Submitted by Tyler Durden on Mon, 07/06/2009 - 16:20
Sergey Aleynikov
Zero Hedge is still trying to ascertain whether this Sergey Aleynikov is "that" Sergey Aleynikov, but if 1=2, then (to keep it algo) it would seem Goldman's HR department is rather lousy at doing background checks. (Also, was Sergey in pro per? Hopefully he has learned how to retain counsel by now.)
http://www.smartplanet.com/technology/b ... tware/688/
The case of the stolen Goldman software
By Dana Blankenhorn | Jul 7, 2009
It reads like the first chapter of a William Gibson novel. (That’s Gibson to the left.)
A Russian immigrant is arrested at Newark Airport and charged with theft of trade secrets in the form of software.

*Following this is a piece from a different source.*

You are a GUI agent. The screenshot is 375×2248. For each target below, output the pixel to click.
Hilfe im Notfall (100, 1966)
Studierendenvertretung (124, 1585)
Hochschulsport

But these are no ordinary secrets. The immigrant is a former Goldman Sachs vice president and the software is the trading company’s “secret sauce,” a system it uses to earn millions of dollars each year for its clients, partners and shareholders.

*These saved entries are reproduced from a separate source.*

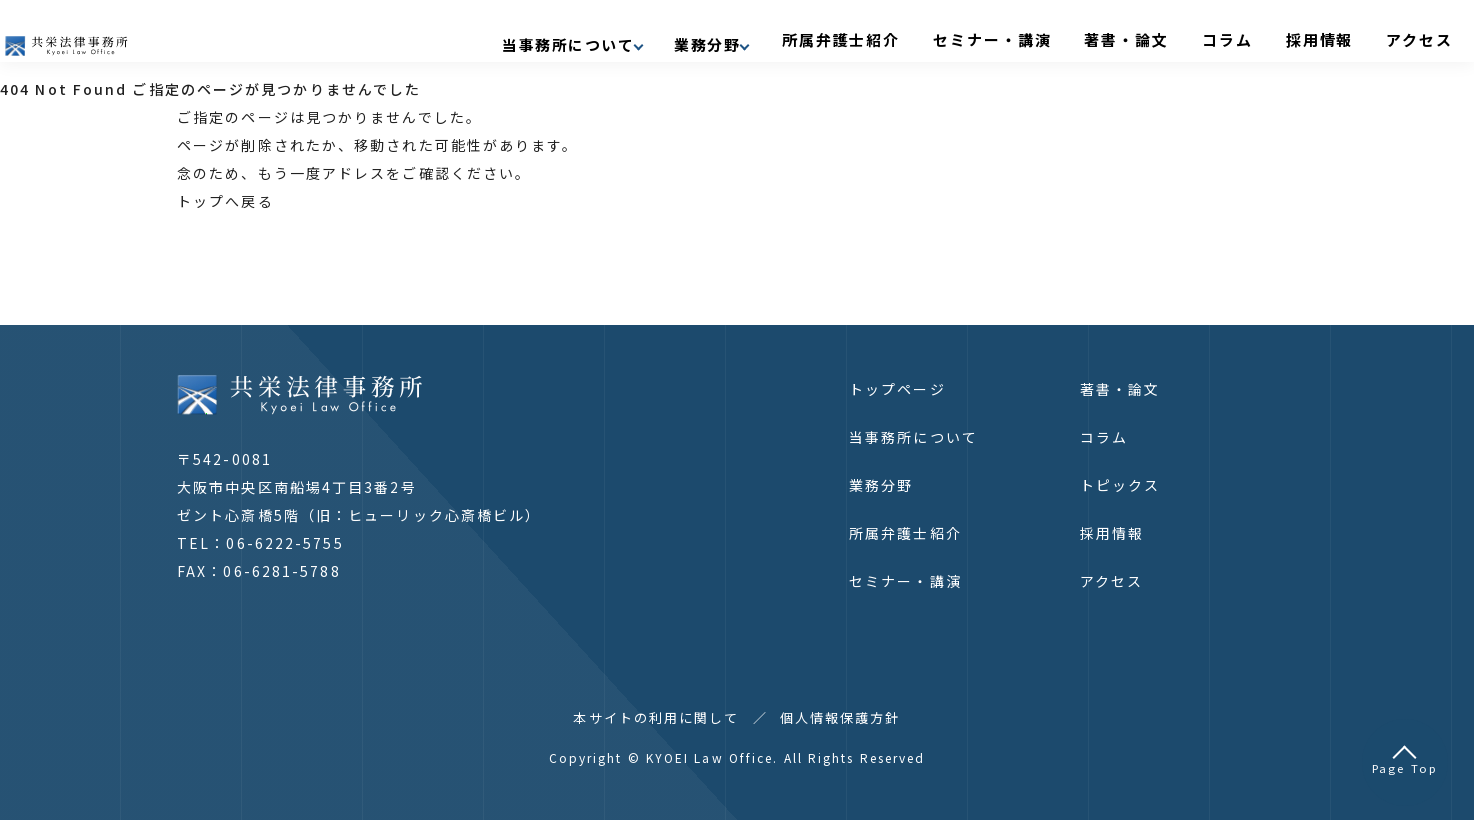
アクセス (1404, 37)
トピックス (1120, 485)
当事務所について (913, 437)
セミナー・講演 (1055, 37)
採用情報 (1323, 37)
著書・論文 (1167, 37)
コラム (1249, 37)
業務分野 (881, 485)
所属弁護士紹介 (927, 37)
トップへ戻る (225, 201)
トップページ (897, 389)
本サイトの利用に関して (656, 717)
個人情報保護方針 (840, 717)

The accused, Sergey Aleynikov, is 39 and an accomplished ballroom dancer. New York Magazine scared up proof of that, along with a denial of the charges from his wife, and the statement that he’s been a good American for 20 years.
Maybe too good.
Aleynikov announced d he was quitting a few weeks ago to join a firm in Chicago, for three times the money. He then allegedly moved 32 megabytes to a server in Germany and tried to erase his tracks from the Goldman computer record, working from both his home and the office.

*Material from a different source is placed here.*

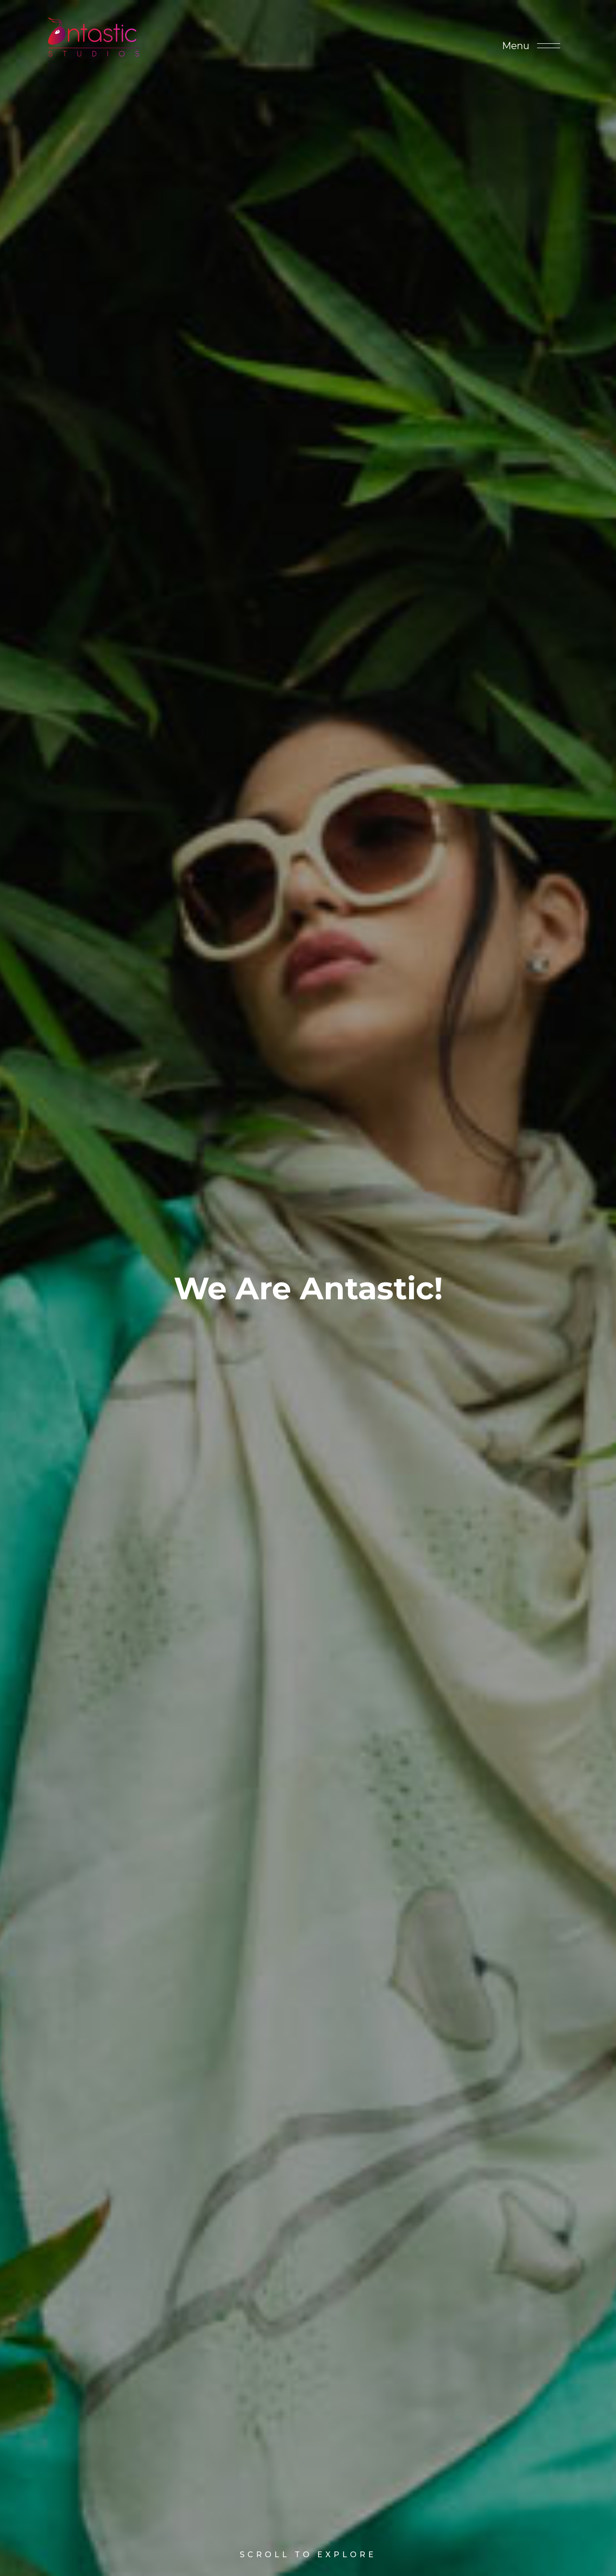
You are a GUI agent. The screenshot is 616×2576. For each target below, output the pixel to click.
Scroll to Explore (308, 2527)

Aleynikov’s story is quite different. It was open source stuff he wanted for his new job, he said, and any other downloads were accidental.
Here’s where it gets good.
The Web site Zero Hedge found legal documents from a 1997 civil case in California naming a Sergei Aleynikov, a charge of trademark infringement brought by the owners of the game show Wheel of Fortune.
A Kansas City site called the Pitch writes that a co-defendant in that case, Leonid Ivanutenko, also ran a firm called Express Shipping Services that was named as a front for the Russian mafia in a separate case.
That 1997 case involved an effort to copy the game show Wheel of Fortune as an online game called Fortune Wheel, which was finally shut down in 1998 after a complaint to its Web host.
A third defendant in that case, Vadim Resyev, had an alias of Vadim Arefiev. I may be talking here about a different person, but Linked In lists a Vadim Arefiev as a senior developer and system analyst at Merrill Lynch.
Small world, especially if this Arefiev is the same Arefiev whom Aleynikov previously worked with. Although it is possible neither ever met or did business with Ivanutenko a decade ago. For all I know those names are as common in Russia as Smith, Jones and Brown are here. What I have given, in the previous five paragraphs, is pure speculation based on a littie Googling.
But it makes a great story.
Security expert Bruce Schneier told The New York Times Goldman made all the right moves in this case, but if Russian gangsters got the Aleynikov code from Germany then Goldman’s trading secrets may be blown anyway.
Since the arrest happened Friday the question needs to be asked. Assuming the Sergei Aleynikov arrested at Newark is the same Sergei Aleynikov who tried to steal Wheel of Fortune with a mobbed-up partner, did President Obama bring this up with President Putin in their meetings earlier today?
If Goldman Sachs’ trading secrets are now in the hands of Russian gangsters, who benefits? How much cooperation will Russia offer in cracking the case, and what might that mean for bilateral relations?
And what about Goldman Sachs? We’re talking about a company that drew tens of billions in bailout money, whose executives have directed American economic policy for years. How could they employ someone with Aleynikov’s track record in the first place? Is there something deeper going on?
I’m sure Mr. Gibson can handle the rest much better than I can.